DUBAI (Reuters) - Regional allies Qatar and Turkey plan to scale up their cooperation into a “comprehensive strategic partnership”, Qatar’s foreign ministry said on Tuesday, as Doha deals with a prolonged boycott by fellow Gulf Arab states.
The decision was taken at a ministerial meeting of the Qatari-Turkish Higher Strategic Committee held in Doha on Monday, the ministry tweeted.
Ankara threw its support behind Doha after Saudi Arabia, the United Arab Emirates, Bahrain and Egypt severed all ties with Qatar in mid-2017, accusing it of funding militant groups.
Doha denies the charges and says the embargo aims to impinge on its sovereignty.
“We succeeded .... in maintaining the independence of our political decisions and facing attempts to turn us into a vassal state,” Qatari Emir Sheikh Tamim bin Hamad Al-Thani told the country’s advisory Shura Council in a speech on Tuesday.

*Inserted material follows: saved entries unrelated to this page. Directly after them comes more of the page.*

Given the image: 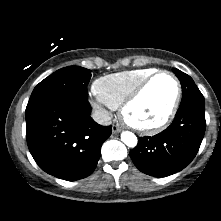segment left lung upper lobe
Instances as JSON below:
<instances>
[{"label":"left lung upper lobe","instance_id":"5c2ea615","mask_svg":"<svg viewBox=\"0 0 221 221\" xmlns=\"http://www.w3.org/2000/svg\"><path fill=\"white\" fill-rule=\"evenodd\" d=\"M173 71L179 78L182 86L183 94L180 106L188 102H205L202 93L189 75L176 68H174Z\"/></svg>","mask_w":221,"mask_h":221}]
</instances>
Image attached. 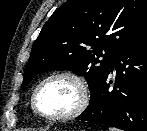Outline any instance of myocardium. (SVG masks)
Returning a JSON list of instances; mask_svg holds the SVG:
<instances>
[{
    "mask_svg": "<svg viewBox=\"0 0 147 131\" xmlns=\"http://www.w3.org/2000/svg\"><path fill=\"white\" fill-rule=\"evenodd\" d=\"M55 78H68L72 81H74L79 90H80V101L78 103V105L76 106L75 109H73L71 112L67 113V114H63V115H47L45 113H43L38 105H37V94L40 90V88L48 81L55 79ZM91 100V92H90V88L89 85L86 81V79L73 71H58V72H54L49 74L48 76L44 77L41 81L38 82V84L35 86L32 95H31V107L33 109V111L42 119L47 120V121H54V122H58V121H67V120H71L74 119L76 117H78L79 115H81L88 107L89 103Z\"/></svg>",
    "mask_w": 147,
    "mask_h": 131,
    "instance_id": "obj_1",
    "label": "myocardium"
}]
</instances>
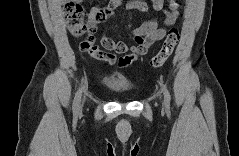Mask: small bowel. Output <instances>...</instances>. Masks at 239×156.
Wrapping results in <instances>:
<instances>
[{
	"label": "small bowel",
	"mask_w": 239,
	"mask_h": 156,
	"mask_svg": "<svg viewBox=\"0 0 239 156\" xmlns=\"http://www.w3.org/2000/svg\"><path fill=\"white\" fill-rule=\"evenodd\" d=\"M122 5V0H110L104 7H93L89 13V21L93 23L95 30L98 29L99 22L96 19L99 11H104L107 18L115 16L116 10ZM152 8L155 11L163 12V23L164 26H159L156 20H149L143 22L141 25L131 30V39L135 44H130L127 41H114L102 34L100 43L102 47L108 52H116L126 54L118 60L120 67H126L134 63L139 55H143L147 52L148 48L162 40L166 34V27L172 26L179 17L180 4L175 0H152ZM128 10H137L144 12L147 9V4L143 1L133 0L126 3ZM96 56H100L107 61L113 59L111 53H102L97 50L95 41L92 43V51Z\"/></svg>",
	"instance_id": "obj_1"
}]
</instances>
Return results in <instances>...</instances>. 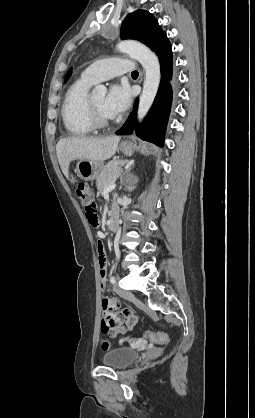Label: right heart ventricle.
Here are the masks:
<instances>
[{
  "mask_svg": "<svg viewBox=\"0 0 255 418\" xmlns=\"http://www.w3.org/2000/svg\"><path fill=\"white\" fill-rule=\"evenodd\" d=\"M91 81L81 76L68 88L61 115L65 129L73 136H86L94 131L88 112L89 89Z\"/></svg>",
  "mask_w": 255,
  "mask_h": 418,
  "instance_id": "e07e8e85",
  "label": "right heart ventricle"
}]
</instances>
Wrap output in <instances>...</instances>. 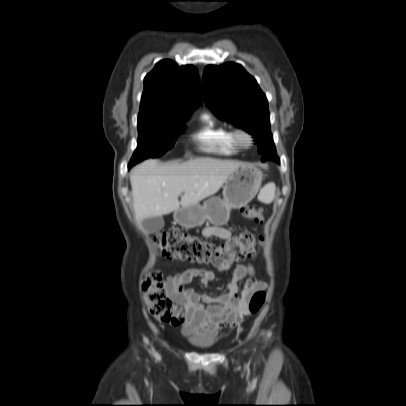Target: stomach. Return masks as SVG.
<instances>
[{"instance_id":"stomach-1","label":"stomach","mask_w":406,"mask_h":406,"mask_svg":"<svg viewBox=\"0 0 406 406\" xmlns=\"http://www.w3.org/2000/svg\"><path fill=\"white\" fill-rule=\"evenodd\" d=\"M263 179L262 172L254 166L236 169L226 180L223 199L210 197L203 205L194 204L174 212V219L181 226L193 228L206 220L215 226H222L229 220L233 208L247 205L257 194Z\"/></svg>"}]
</instances>
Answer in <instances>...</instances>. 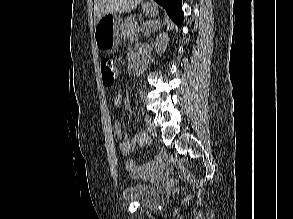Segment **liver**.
I'll use <instances>...</instances> for the list:
<instances>
[{
    "mask_svg": "<svg viewBox=\"0 0 293 219\" xmlns=\"http://www.w3.org/2000/svg\"><path fill=\"white\" fill-rule=\"evenodd\" d=\"M142 0H94V25L107 14L127 13Z\"/></svg>",
    "mask_w": 293,
    "mask_h": 219,
    "instance_id": "obj_1",
    "label": "liver"
}]
</instances>
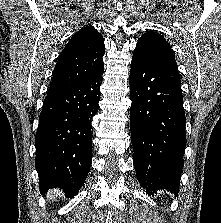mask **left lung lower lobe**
Instances as JSON below:
<instances>
[{
    "label": "left lung lower lobe",
    "mask_w": 221,
    "mask_h": 223,
    "mask_svg": "<svg viewBox=\"0 0 221 223\" xmlns=\"http://www.w3.org/2000/svg\"><path fill=\"white\" fill-rule=\"evenodd\" d=\"M129 83L137 179L149 194L160 189L177 194L186 145L178 67L135 50Z\"/></svg>",
    "instance_id": "obj_1"
}]
</instances>
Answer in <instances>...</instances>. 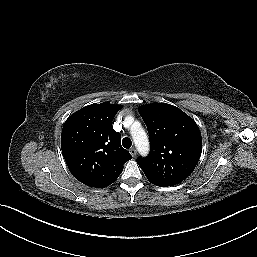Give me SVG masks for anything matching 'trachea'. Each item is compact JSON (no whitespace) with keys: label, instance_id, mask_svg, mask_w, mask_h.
Listing matches in <instances>:
<instances>
[{"label":"trachea","instance_id":"obj_1","mask_svg":"<svg viewBox=\"0 0 257 257\" xmlns=\"http://www.w3.org/2000/svg\"><path fill=\"white\" fill-rule=\"evenodd\" d=\"M122 145H123V147L126 148V149L130 148L131 145H132L131 139L125 137V138L122 140Z\"/></svg>","mask_w":257,"mask_h":257}]
</instances>
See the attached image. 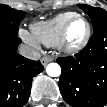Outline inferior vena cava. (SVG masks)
<instances>
[{"label": "inferior vena cava", "instance_id": "602c4592", "mask_svg": "<svg viewBox=\"0 0 107 107\" xmlns=\"http://www.w3.org/2000/svg\"><path fill=\"white\" fill-rule=\"evenodd\" d=\"M19 54L31 60H39L41 57L38 51L27 45H21L19 47Z\"/></svg>", "mask_w": 107, "mask_h": 107}]
</instances>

Turkey and Qatar have both provided support for the Muslim Brotherhood, which Saudi Arabia and its allies regard as an existential threat to their rule and have designated as a terrorist organisation.
When the diplomatic and trade boycott was imposed, Turkey fast-tracked legislation to send additional troops and military hardware to Qatar and provided vital food and water supplies to the tiny but wealthy country.